IBM’s growth may have stalled, but it is now poised for the future, according to chief executive Virginia Rometty

IBM is poised for a new generation of technology change in the coming decade, chief executive Virginia Rometty told The New York Times on Sunday ahead of the company’s annual investor meeting on Wednesday.

The company currently faces a “rocky time”, she said, after IBM last month reported its lowest quarterly revenue in five years, and faces challenges from the growth of public cloud services, which are eating into its sales of hardware, software and services for enterprise data centres. IBM is the largest supplier of corporate data centre technology, and as such has the most to lose to cloud-based competition from the likes of Amazon, Microsoft, Google and Salesforce.com.

ibm-logo-server

Asset sales

However, some of IBM’s revenue declines have been intentional, as the company sells off major parts of its business, including the currently in-progress sale to Lenovo of its x86 server business for $2.3 billion (£1.4bn), according to Rometty.

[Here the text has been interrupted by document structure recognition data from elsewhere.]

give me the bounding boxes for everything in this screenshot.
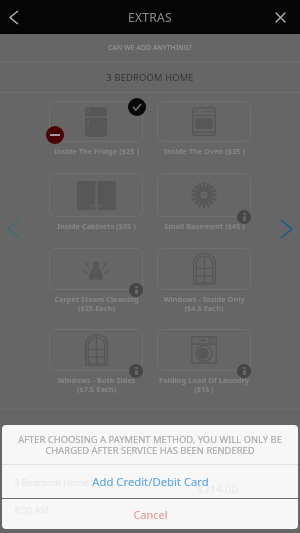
button[interactable]: Inside Cabinets ($35 ) — [49, 173, 143, 231]
staticText: AFTER CHOOSING A PAYMENT METHOD, YOU WIL… — [18, 433, 282, 456]
button[interactable]: More information — [237, 364, 251, 378]
button[interactable]: Remove — [46, 126, 64, 144]
button[interactable]: Inside The Oven ($35 ) — [157, 101, 251, 156]
staticText: Windows - Both Sides ($7.5 Each) — [57, 375, 136, 394]
staticText: Inside Cabinets ($35 ) — [57, 221, 136, 231]
staticText: Small Basement ($45 ) — [164, 221, 245, 231]
button[interactable]: More information — [49, 329, 143, 394]
staticText: Carpet Steam Cleaning ($25 Each) — [54, 294, 139, 313]
button[interactable]: More information — [157, 173, 251, 231]
button[interactable]: Next page — [273, 209, 300, 249]
staticText: 3 Bedroom Home — [14, 476, 89, 488]
button[interactable]: More information — [49, 248, 143, 313]
button[interactable]: 3 Bedroom Home — [2, 465, 298, 498]
button[interactable]: Selected — [49, 101, 143, 156]
staticText: Add Credit/Debit Card — [92, 474, 209, 489]
button[interactable]: More information — [129, 364, 143, 378]
button[interactable]: Back — [0, 0, 28, 34]
button[interactable]: Selected — [128, 98, 146, 116]
button[interactable]: Windows - Inside Only ($4.5 Each) — [157, 248, 251, 313]
staticText: 8:30 AM — [14, 504, 49, 516]
button[interactable]: 8:30 AM — [2, 499, 298, 529]
staticText: 3 BEDROOM HOME — [106, 71, 194, 84]
staticText: $214.00 — [197, 481, 238, 496]
staticText: Windows - Inside Only ($4.5 Each) — [163, 294, 245, 313]
staticText: Inside The Fridge ($25 ) — [54, 146, 139, 156]
staticText: EXTRAS — [128, 9, 172, 25]
staticText: Inside The Oven ($35 ) — [164, 146, 245, 156]
button[interactable]: More information — [157, 329, 251, 394]
staticText: CAN WE ADD ANYTHING? — [108, 43, 192, 52]
staticText: Cancel — [133, 507, 168, 522]
button[interactable]: More information — [237, 210, 251, 224]
staticText: Folding Load Of Laundry ($15 ) — [159, 375, 249, 394]
button[interactable]: More information — [129, 283, 143, 297]
button[interactable]: Previous page — [0, 209, 26, 249]
button[interactable]: Close — [261, 0, 300, 34]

Since 2000, IBM has sold off businesses that collectively generated $16bn in sales, including the sale to Lenovo of its PC business, and since 2012, when Rometty took over as chief executive, it has sold units worth $2bn in revenues, a figure that will rise to $6bn this year with the finalisation of the sale of the server unit, Rometty reportedly said.

“We don’t want empty calories,” she told the Times. “So when people keep pushing us for growth, that is not the No. 1 priority on my list.”

She highlighted IBM’s major investments in emerging areas such as cloud computing, including the $2bn acquisition in June of SoftLayer, as well as investments in big data analytics worth $24bn since 2005, and $1bn in the creation of a business unit centred around its “Watson” artificial intelligence project, which will also be offered as a cloud service.

Cloud growth

IBM has reported that its cloud business grew 69 percent last year, to $4.4bn, but the majority of those revenues still come from private clouds operated by enterprises themselves, rather than public clouds such as those operated by Amazon, Google and others.

The company said in January it is investing $1.2bn in “public cloud” data centres, aiming to have 40 cloud centres in 15 countries by the end of this year.